先輩は不安げな顔をしていて、つい頷いてしまった。
「立花さんは頑張り屋さんですよね」
「そんなことないです。ただ先輩に憧れてるだけで」
笑う先輩に、開き直ってしまった恋心が主張する。
「それは嬉しいんだけど、今日ちょっと元気ないのかなって思って」
恋だって気づく前の気持ちなら、言っても良いよね?
「早く1人前にならなきゃって思うんですけど、先輩と過ごす時間が減るのは嫌だなあって……へへ、ごめんなさい。子供みたいなこと言って」
やっぱり困らせちゃったかなって反省。
誤魔化そうって決心したのに、なんだか嬉しそうな先輩に見つめられた。
「じゃあ、立花さんの教育係が終わっても一緒にいられる方法教えてあげる」
足を止めて、先輩が振り返る。
「僕の彼女になってください」
混乱しすぎた私は、夜景をバックにした先輩かっこいいなあとか場違いなことを考えだす。

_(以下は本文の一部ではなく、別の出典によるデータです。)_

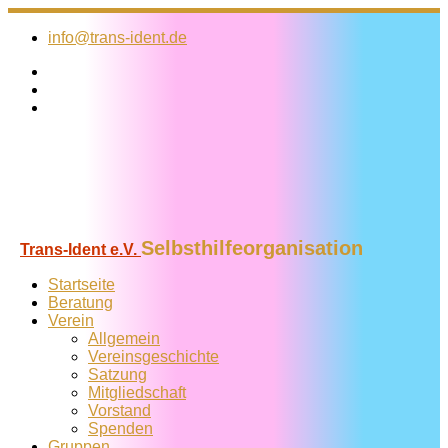
Zum
Inhalt
info@trans-ident.de
springen
Selbsthilfeorganisation
Trans-Ident e.V.
Startseite
Beratung
Verein
Allgemein
Vereins­geschichte
Satzung
Mitglied­schaft
Vorstand
Spenden
Gruppen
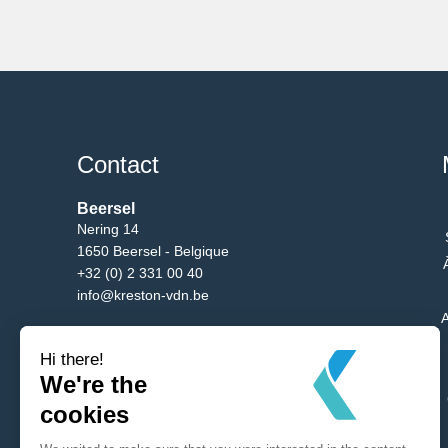
Contact
Beersel
Nering 14
1650 Beersel - Belgique
+32 (0) 2 331 00 40
info@kreston-vdn.be
A
Bruxelles
Av. du Bgm. Etienne Demunter 5/10
1090 Bruxelles - Belgique
+32 (0) 2 331 00 40
info@kreston-vdn.be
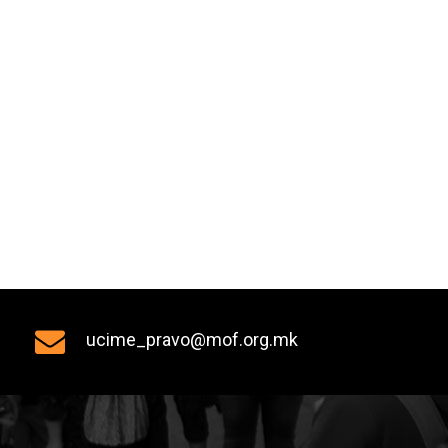
ucime_pravo@mof.org.mk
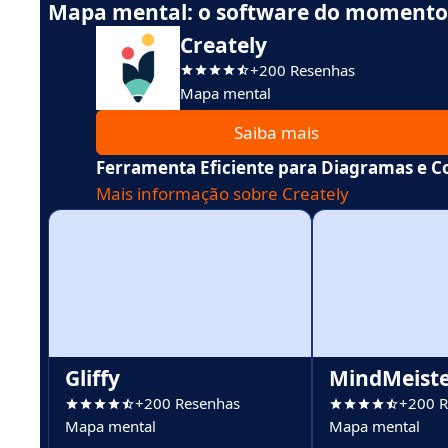
Mapa mental: o software do momento
Creately
+200 Resenhas
Mapa mental
Saiba mais
Ferramenta Eficiente para Diagramas e C
Mais informação sobre Creately
Gliffy
MindMeist
+200 Resenhas
+200 R
Mapa mental
Mapa mental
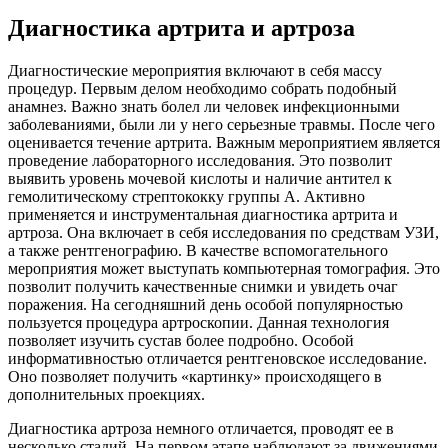
Диагностика артрита и артроза
Диагностические мероприятия включают в себя массу
процедур. Первым делом необходимо собрать подобный
анамнез. Важно знать болел ли человек инфекционными
заболеваниями, были ли у него серьезные травмы. После чего
оценивается течение артрита. Важным мероприятием является
проведение лабораторного исследования. Это позволит
выявить уровень мочевой кислоты и наличие антител к
гемолитическому стрептококку группы А. Активно
применяется и инструментальная диагностика артрита и
артроза. Она включает в себя исследования по средствам УЗИ,
а также рентгенографию. В качестве вспомогательного
мероприятия может выступать компьютерная томография. Это
позволит получить качественные снимки и увидеть очаг
поражения. На сегодняшний день особой популярностью
пользуется процедура артроскопии. Данная технология
позволяет изучить сустав более подробно. Особой
информативностью отличается рентгеновское исследование.
Оно позволяет получить «картинку» происходящего в
дополнительных проекциях.
Диагностика артроза немного отличается, проводят ее в
несколько стадий. На первом этапе наблюдают за движениями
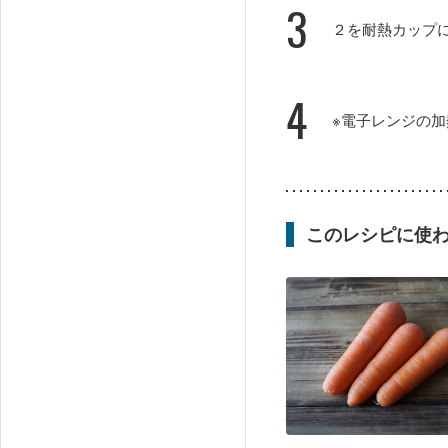
3
２を耐熱カップ
4
※電子レンジの
このレシピに使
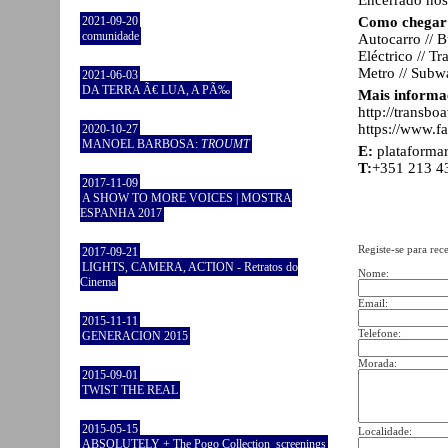
Encerrado nos 
Como chegar 
2021-09-20
comunidade
Autocarro // B
Eléctrico // T
Metro // Subw
2021-06-03
DA TERRA Ã€ LUA, A PÃ‰
Mais informa
http://transbo
https://www.f
2020-10-27
MANOEL BARBOSA:
TROUMT
E:
plataform
T:
+351 213 4
2017-11-09
A SHOW TO MORE VOICES | MOSTRA
ESPANHA 2017
Registe-se para rec
2017-09-21
LIGHTS, CAMERA, ACTION - Retratos do
Nome:
Cinema
Email:
2015-11-11
Telefone:
GENERACION 2015
Morada:
2015-09-01
TWIST THE REAL
2015-05-15
Localidade:
ABSOLUTELY + The Pogo Collection_screenings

そして、気づいたらドストレートな質問をぶつけていた。
「え、彼女さんいらっしゃるんじゃ」
「なんで!?いないよ」
「今日電話、聞こえて……」
「あー、まさやかな?」
今日の残業でお友達と会う約束が延期になったらしい。
しかも、律儀に電話の内容まで教えてくれた。
- 会いたかった……ごめん
- それさあ、俺に会いたいんじゃなくて、ただ好きな子に言えないから想いぶつけたいだけでしょ
- うるさい
- はは。次会うとき報告期待してるね
- ええ~無理
- 帰り道送るよとか言ってみれば?
- 頑張る。バイバイ
「みにちゃん、好きです」
さりげない名前呼びにちゃん付け。
キャパオーバーで、ただ目が潤んでいく。
でも、ぼやけた視界でも先輩が心配してるのがわかるから、勝手に口が動いてた。
「私も、好きです」
瞬きくらいの間で、先輩に抱きしめられた。
触れられるのは初めてで、胸が疼く。
「ほんとう?」
消え入りそうな問いかけに「はい」って答えたら、抱きしめる力が強くなる。
「じゃあ、仕事もそれ以外もよろしくね」
*・。*・。*・。*・。*・。*・。*・。
リクエスト「フェンファンと職場恋愛」
わかめもどの職場も良いな~と思いますが、スーツ愛嬌を参考に書かせていただきました⸝⋆今回は先輩のおフェンです。